Dolores tomó una de las fotografías. En esta Javier aparecía solo, mirando directamente a la cámara con una sonrisa inquietante y la acercó a la llama de una vela que había traído. El papel antiguo ardió rápidamente. Mientras las llamas consumían la imagen, Dolores recitó las palabras latinas, tropezando ocasionalmente con las pronunciaciones difíciles.

 El efecto fue inmediato. Una ráfaga de viento helado recorrió la habitación, aunque todas las ventanas estaban cerradas. Los espejos vibraron en sus marcos como si una mano invisible lo sacudiera, y el espejo ovalado del fondo del armario comenzó a oscurecerse como si se llenara de humo negro.

 Dolores continuó con el ritual siguiendo meticulosamente las instrucciones. Cada paso provocaba nuevas manifestaciones. Susurros que surgían de las paredes, sombras que se arrastraban por el suelo como serpientes, un frío cada vez más intenso que hacía visible su aliento. Finalmente llegó al paso final. Debía mirar directamente al espejo ovalado y pronunciar un nombre tres veces.

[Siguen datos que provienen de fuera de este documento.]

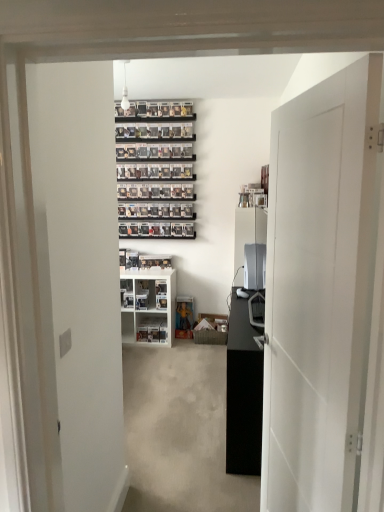 Question: Considering the positions of point coord(244,286) and point coord(251,409), is point coord(244,286) closer or farther from the camera than point coord(251,409)?

Choices:
 (A) farther
 (B) closer

Answer: (A)

Question: Looking at their shapes, would you say satin silver desktop at center is wider or thinner than black matte cabinet at center?

Choices:
 (A) thin
 (B) wide

Answer: (B)

Question: Based on their relative distances, which object is nearer to the black matte cabinet at center?

Choices:
 (A) white matte door at right
 (B) satin silver desktop at center
 (C) white plastic shelf at center, which is the 2th shelf from bottom to top
 (D) white plastic shelf at center, arranged as the first shelf when ordered from the bottom

Answer: (A)

Question: Estimate the real-world distances between objects in this image. Which object is farther from the black matte cabinet at center?

Choices:
 (A) white matte door at right
 (B) white plastic shelf at center, placed as the 2th shelf when sorted from top to bottom
 (C) satin silver desktop at center
 (D) white plastic shelf at center, acting as the first shelf starting from the top

Answer: (B) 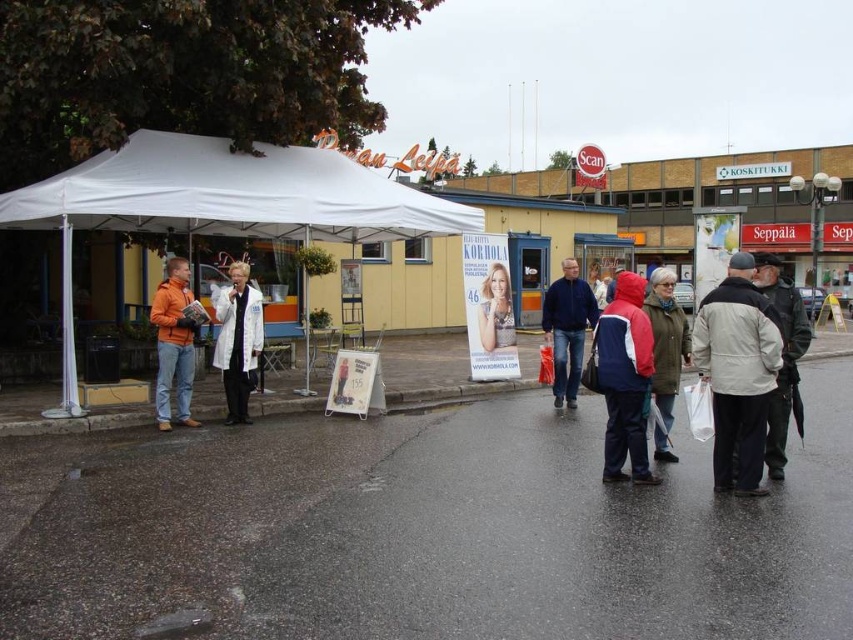 Is red and blue jacket at center closer to camera compared to smooth beige poster at center?

That is True.

Measure the distance between red and blue jacket at center and smooth beige poster at center.

red and blue jacket at center is 18.92 feet from smooth beige poster at center.

What do you see at coordinates (625, 378) in the screenshot?
I see `red and blue jacket at center` at bounding box center [625, 378].

The image size is (853, 640). I want to click on red and blue jacket at center, so click(x=625, y=378).

Can you confirm if light beige jacket at lower right is positioned to the right of red and blue jacket at center?

Yes, light beige jacket at lower right is to the right of red and blue jacket at center.

Does point (698, 321) lie in front of point (625, 356)?

Yes, point (698, 321) is in front of point (625, 356).

Describe the element at coordinates (737, 372) in the screenshot. I see `light beige jacket at lower right` at that location.

Identify the location of light beige jacket at lower right. (737, 372).

In the scene shown: Is dark gray jacket at right positioned behind smooth beige poster at center?

No.

I want to click on dark gray jacket at right, so click(781, 355). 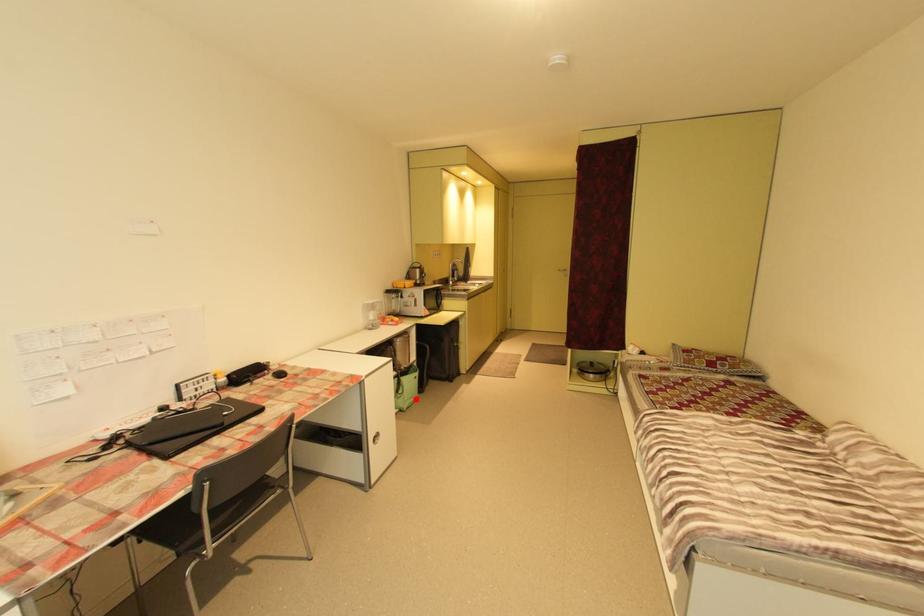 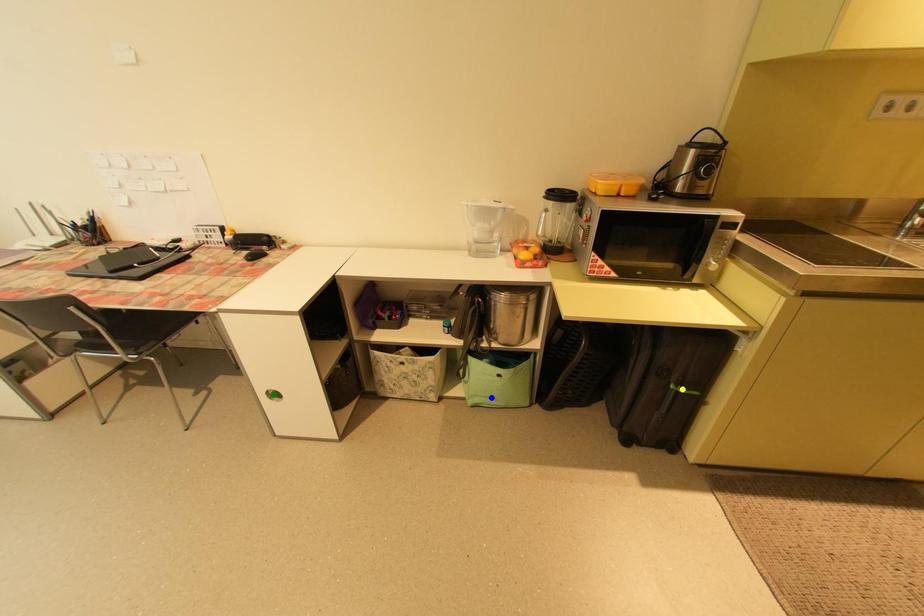 Question: I am providing you with two images of the same scene from different viewpoints. A red point is marked on the first image. You are given multiple points on the second image. Can you choose the point in image 2 that corresponds to the point in image 1?

Choices:
 (A) green point
 (B) yellow point
 (C) blue point

Answer: (C) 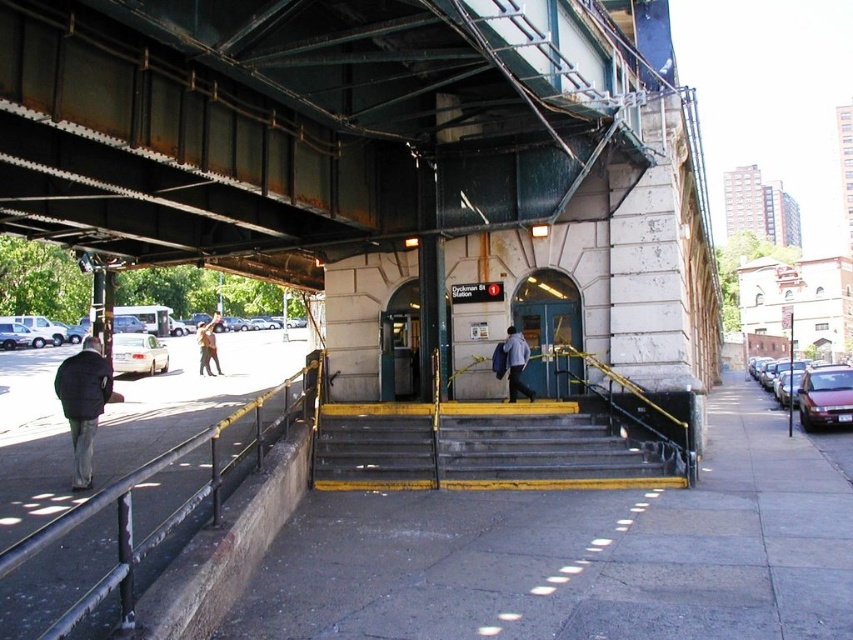 In the scene shown: Is black metal/rail at left to the left of yellow painted metal stairs at center from the viewer's perspective?

Correct, you'll find black metal/rail at left to the left of yellow painted metal stairs at center.

Is point (21, 604) behind point (479, 474)?

No, it is not.

You are a GUI agent. You are given a task and a screenshot of the screen. Output one action in this format:
    pyautogui.click(x=<x>, y=<y>)
    Task: Click on the black metal/rail at left
    
    Given the screenshot: What is the action you would take?
    pyautogui.click(x=138, y=518)

Between gray concrete pavement at center and light blue shirt at center, which one is positioned higher?

light blue shirt at center is above.

Describe the element at coordinates (578, 554) in the screenshot. I see `gray concrete pavement at center` at that location.

Between point (672, 506) and point (511, 376), which one is positioned in front?

Point (672, 506)

This screenshot has height=640, width=853. I want to click on gray concrete pavement at center, so click(x=578, y=554).

This screenshot has height=640, width=853. I want to click on black metal/rail at left, so click(x=138, y=518).

Who is higher up, black metal/rail at left or camouflage jacket at center?

Positioned higher is camouflage jacket at center.

I want to click on black metal/rail at left, so coord(138,518).

Image resolution: width=853 pixels, height=640 pixels. What are the coordinates of `black metal/rail at left` in the screenshot? It's located at (138, 518).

 No el nombre de Javier, como podría esperarse, sino el de Miguel, el verdadero prisionero del armario. Miguel, dijo Dolores con voz firme a pesar del miedo que la consumía. Miguel, antes de que pudiera pronunciar el nombre por tercera vez, su reflejo en el espejo cambió. Ya no era ella quien le devolvía la mirada, sino Javier Mendoza.

 Pero no el Javier de las fotografías, joven y apuesto, sino una versión deformada con la piel putrefacta y los ojos hundidos en órbitas oscuras. No lo hagas, dijo la imagen, y los labios de dolores se movieron al unísono como si la voz surgiera de su propia garganta. Si lo liberas a él, me liberarás a mí también y entonces nada podrá detenerme.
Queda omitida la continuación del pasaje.